七味さんはかけたがる
ベル
第1話「隣の席のOLさんが、何にでも七味をかける件について」
会社の昼休み。俺はコンビニで買った弁当を机に広げ、ふう、と小さく息をついた。
隣の席のOLさん――通称「七味さん」も、静かに自分の弁当を広げている。
名前はたしか……えっと、佐原さん。
でも部署ではほとんどの人が彼女のことを「七味さん」と呼ぶ。もちろん、あだ名だ。
なぜかというと――彼女はどんな料理にも七味唐辛子をかけるからだ。
今日の彼女のランチは、和風ハンバーグ弁当。
「え、それにもかけるんですか?」
思わず声が出てしまった。
「うん」
佐原さんはクールな顔でうなずきながら、マイ七味を取り出した。
それは、市販のものでは見かけたことのない、小瓶に入ったこだわりの七味だった。
俺はその見慣れないラベルに目を奪われながら、つい口を開く。
「いつも、かけてますよね。七味」
「そうだね。だいたい、毎日」
「なんでそんなに七味が好きなんですか?」
彼女は七味をふりかけながら、小さく笑った気がした。
「なんでだろう。母親の影響かも。
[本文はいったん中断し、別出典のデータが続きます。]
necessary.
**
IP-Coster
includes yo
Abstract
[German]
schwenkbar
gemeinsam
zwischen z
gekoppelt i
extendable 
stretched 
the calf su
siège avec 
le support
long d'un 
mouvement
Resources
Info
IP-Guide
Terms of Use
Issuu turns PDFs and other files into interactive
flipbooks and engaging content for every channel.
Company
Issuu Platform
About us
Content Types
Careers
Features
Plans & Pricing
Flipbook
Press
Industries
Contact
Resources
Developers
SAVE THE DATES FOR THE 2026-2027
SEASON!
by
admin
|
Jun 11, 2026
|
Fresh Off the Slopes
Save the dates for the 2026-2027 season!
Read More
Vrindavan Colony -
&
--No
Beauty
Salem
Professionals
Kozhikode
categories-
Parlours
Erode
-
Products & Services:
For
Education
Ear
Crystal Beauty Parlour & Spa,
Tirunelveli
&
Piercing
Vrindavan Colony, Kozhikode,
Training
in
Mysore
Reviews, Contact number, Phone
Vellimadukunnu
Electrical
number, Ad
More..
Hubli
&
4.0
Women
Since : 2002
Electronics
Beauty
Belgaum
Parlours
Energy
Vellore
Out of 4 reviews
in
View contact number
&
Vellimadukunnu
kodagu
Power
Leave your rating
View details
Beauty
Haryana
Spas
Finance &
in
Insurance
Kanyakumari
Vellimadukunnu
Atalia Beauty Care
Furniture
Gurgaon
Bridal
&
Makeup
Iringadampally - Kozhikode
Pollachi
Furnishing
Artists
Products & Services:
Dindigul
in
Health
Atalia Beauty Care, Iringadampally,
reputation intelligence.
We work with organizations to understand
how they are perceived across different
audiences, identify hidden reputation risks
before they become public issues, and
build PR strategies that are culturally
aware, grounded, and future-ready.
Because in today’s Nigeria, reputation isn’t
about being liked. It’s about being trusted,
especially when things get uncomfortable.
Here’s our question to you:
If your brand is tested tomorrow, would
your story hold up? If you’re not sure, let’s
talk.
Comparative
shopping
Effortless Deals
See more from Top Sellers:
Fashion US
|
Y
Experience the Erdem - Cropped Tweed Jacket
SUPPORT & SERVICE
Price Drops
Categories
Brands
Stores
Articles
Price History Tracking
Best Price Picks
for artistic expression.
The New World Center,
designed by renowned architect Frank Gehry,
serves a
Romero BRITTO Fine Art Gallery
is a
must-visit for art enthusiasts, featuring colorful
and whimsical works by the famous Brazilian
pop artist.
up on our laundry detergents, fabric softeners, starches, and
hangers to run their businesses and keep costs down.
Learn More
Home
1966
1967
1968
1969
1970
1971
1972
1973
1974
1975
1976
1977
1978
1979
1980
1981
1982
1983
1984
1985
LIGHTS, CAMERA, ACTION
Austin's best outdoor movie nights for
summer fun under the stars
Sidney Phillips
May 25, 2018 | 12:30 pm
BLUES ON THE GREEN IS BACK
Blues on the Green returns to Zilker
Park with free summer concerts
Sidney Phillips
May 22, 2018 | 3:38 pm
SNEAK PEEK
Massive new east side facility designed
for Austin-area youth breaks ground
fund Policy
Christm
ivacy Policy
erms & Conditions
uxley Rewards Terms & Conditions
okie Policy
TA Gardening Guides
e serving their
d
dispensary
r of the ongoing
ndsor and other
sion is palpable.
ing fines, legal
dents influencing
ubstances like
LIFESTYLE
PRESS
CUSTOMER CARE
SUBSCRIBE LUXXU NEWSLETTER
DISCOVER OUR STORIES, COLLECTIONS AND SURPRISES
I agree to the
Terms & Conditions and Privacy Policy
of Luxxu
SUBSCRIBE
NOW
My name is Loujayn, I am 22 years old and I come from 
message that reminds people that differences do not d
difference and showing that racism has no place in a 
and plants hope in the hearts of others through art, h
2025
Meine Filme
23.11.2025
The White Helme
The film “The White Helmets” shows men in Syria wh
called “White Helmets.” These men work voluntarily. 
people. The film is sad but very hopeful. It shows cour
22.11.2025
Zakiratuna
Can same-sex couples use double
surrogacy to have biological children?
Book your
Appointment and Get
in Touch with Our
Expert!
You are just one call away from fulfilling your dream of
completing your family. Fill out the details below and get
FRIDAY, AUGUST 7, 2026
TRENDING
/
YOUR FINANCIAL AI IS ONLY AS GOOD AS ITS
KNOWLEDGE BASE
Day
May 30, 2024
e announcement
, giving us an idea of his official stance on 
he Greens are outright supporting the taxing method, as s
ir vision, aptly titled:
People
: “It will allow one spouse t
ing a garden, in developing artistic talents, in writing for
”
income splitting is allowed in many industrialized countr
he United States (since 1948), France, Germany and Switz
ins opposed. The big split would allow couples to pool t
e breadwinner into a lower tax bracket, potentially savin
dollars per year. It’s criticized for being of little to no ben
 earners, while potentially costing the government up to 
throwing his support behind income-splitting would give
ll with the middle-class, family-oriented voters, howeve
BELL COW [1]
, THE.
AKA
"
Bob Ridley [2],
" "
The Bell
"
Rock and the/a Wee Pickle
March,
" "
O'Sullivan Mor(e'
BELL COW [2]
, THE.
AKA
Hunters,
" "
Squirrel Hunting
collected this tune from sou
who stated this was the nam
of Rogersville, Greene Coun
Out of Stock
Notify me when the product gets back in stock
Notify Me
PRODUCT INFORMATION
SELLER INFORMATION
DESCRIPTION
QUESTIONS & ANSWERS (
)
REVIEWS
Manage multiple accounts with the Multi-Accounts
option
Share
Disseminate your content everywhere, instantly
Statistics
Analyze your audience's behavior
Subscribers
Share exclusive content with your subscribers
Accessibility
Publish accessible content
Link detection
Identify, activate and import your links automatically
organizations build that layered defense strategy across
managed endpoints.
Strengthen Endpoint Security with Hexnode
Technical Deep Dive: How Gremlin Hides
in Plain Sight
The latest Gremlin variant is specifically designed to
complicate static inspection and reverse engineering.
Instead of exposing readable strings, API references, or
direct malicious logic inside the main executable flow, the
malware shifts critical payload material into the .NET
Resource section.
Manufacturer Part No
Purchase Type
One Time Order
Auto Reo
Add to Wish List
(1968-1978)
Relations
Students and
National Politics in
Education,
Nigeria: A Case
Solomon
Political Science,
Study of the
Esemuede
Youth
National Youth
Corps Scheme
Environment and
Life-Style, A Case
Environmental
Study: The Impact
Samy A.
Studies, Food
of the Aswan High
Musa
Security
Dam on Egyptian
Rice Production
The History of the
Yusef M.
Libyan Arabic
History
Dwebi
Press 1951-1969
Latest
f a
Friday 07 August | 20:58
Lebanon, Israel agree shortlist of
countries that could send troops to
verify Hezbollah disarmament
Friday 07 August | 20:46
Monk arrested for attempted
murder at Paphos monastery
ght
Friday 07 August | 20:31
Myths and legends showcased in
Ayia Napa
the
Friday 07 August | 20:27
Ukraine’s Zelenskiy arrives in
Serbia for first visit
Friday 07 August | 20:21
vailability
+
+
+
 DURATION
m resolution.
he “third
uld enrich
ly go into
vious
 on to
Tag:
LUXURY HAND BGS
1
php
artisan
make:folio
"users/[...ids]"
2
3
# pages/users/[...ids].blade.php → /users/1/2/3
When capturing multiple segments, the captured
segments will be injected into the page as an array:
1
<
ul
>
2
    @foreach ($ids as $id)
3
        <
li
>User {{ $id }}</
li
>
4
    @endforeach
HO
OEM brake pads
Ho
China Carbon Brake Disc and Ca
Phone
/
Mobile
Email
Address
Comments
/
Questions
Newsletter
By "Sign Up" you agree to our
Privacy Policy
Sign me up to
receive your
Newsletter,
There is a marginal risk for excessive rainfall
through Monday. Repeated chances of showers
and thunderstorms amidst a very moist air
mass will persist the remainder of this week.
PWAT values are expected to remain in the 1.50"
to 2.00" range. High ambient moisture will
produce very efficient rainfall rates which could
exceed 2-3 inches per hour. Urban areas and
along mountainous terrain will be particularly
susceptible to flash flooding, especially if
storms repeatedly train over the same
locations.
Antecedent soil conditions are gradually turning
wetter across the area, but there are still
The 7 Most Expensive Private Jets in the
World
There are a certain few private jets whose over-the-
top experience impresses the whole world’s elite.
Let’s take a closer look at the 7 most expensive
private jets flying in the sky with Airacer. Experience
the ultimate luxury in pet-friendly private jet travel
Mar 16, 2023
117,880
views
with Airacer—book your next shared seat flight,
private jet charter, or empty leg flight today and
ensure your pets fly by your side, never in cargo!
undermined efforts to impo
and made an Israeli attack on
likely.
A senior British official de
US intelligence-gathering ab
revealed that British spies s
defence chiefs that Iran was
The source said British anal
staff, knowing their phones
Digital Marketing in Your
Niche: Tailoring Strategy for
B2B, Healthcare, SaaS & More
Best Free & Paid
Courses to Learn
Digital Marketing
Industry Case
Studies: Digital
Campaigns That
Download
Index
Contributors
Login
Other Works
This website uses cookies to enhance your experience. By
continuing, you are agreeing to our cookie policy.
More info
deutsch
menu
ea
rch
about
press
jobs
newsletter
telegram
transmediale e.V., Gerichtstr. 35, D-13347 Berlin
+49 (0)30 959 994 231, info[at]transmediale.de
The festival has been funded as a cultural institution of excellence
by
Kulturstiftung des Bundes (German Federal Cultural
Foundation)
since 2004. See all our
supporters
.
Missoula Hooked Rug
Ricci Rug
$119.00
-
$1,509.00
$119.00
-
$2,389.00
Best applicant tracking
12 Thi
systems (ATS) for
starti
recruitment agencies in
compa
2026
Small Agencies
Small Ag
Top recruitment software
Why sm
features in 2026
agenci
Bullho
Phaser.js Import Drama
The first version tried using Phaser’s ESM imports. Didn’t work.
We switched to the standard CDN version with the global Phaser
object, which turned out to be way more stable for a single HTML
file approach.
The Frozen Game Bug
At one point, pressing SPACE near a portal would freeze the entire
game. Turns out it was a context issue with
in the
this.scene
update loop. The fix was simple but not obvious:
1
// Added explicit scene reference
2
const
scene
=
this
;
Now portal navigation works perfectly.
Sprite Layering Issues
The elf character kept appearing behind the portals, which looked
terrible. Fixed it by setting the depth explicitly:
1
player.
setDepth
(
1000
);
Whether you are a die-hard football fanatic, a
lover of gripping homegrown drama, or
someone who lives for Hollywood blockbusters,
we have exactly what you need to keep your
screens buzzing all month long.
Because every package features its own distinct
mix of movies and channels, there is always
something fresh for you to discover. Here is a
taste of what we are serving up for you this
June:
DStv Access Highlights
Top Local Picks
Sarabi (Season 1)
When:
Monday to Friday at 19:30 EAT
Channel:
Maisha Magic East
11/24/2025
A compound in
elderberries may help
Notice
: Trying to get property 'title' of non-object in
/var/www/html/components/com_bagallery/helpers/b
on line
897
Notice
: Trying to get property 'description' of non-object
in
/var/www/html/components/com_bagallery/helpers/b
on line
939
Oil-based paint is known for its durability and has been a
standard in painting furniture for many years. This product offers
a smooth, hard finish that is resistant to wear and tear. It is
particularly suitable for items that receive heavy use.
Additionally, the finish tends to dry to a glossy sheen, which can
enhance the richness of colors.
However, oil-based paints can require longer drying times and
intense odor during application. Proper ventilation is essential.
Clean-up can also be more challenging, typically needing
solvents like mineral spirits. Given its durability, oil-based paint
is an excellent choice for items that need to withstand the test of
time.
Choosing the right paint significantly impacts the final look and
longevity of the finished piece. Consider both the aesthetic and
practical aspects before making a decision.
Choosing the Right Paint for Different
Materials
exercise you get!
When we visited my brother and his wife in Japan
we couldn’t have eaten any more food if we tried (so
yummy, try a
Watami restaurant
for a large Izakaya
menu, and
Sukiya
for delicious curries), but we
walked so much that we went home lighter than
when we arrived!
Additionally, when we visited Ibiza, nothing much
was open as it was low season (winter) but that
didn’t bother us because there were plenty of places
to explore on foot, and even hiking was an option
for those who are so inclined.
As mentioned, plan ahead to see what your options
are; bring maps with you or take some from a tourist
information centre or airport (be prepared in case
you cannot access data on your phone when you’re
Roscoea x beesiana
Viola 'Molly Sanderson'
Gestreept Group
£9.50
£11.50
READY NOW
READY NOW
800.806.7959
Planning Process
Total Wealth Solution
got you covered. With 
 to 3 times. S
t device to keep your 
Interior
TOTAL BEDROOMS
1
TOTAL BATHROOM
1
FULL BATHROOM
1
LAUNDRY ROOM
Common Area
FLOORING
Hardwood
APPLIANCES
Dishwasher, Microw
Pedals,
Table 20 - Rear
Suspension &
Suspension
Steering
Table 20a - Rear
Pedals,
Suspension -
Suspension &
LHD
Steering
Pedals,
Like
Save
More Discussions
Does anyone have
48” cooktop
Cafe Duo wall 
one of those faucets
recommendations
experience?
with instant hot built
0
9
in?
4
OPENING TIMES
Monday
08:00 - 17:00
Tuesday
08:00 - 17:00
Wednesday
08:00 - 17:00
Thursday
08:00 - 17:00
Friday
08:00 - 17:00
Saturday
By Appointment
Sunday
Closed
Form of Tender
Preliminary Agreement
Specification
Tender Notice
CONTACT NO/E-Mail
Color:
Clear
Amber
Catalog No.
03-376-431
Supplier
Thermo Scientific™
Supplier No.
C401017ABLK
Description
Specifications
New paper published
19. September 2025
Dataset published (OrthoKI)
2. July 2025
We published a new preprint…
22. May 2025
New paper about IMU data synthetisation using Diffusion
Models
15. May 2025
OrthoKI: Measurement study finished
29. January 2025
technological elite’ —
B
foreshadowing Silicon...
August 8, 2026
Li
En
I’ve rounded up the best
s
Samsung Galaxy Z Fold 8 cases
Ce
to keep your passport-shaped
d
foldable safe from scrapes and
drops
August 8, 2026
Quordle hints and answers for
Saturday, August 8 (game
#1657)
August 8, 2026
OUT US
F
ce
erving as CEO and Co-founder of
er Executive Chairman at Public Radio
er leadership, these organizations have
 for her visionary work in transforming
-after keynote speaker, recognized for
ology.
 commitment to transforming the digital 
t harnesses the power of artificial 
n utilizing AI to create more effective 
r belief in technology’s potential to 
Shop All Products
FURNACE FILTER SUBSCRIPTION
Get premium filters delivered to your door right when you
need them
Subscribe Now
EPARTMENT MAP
……子どもの頃から、七味の味がすると安心するんだよね」
七味で安心……?
俺の頭の中には、辛いもの=刺激というイメージしかないので、ちょっと意外だった。
「田中くんは、辛いの苦手そうだね」
「えっ、そんなこと……あります」
うっかり正直に答えてしまった。
佐原さんは特に何も言わず、淡々と七味のかかったハンバーグを口に運んだ。
その瞬間、ほんの少しだけ、彼女の表情がゆるんだ気がした。
ふわっと微笑んだような、気のせいだったような。
クールな彼女が、七味をかけた料理を食べるときだけ、ちょっと幸せそうな顔をする――
そんなことに気づいたのは、俺だけかもしれない。
その日を境に、俺は昼休みに彼女の食事が少し気になるようになってしまった。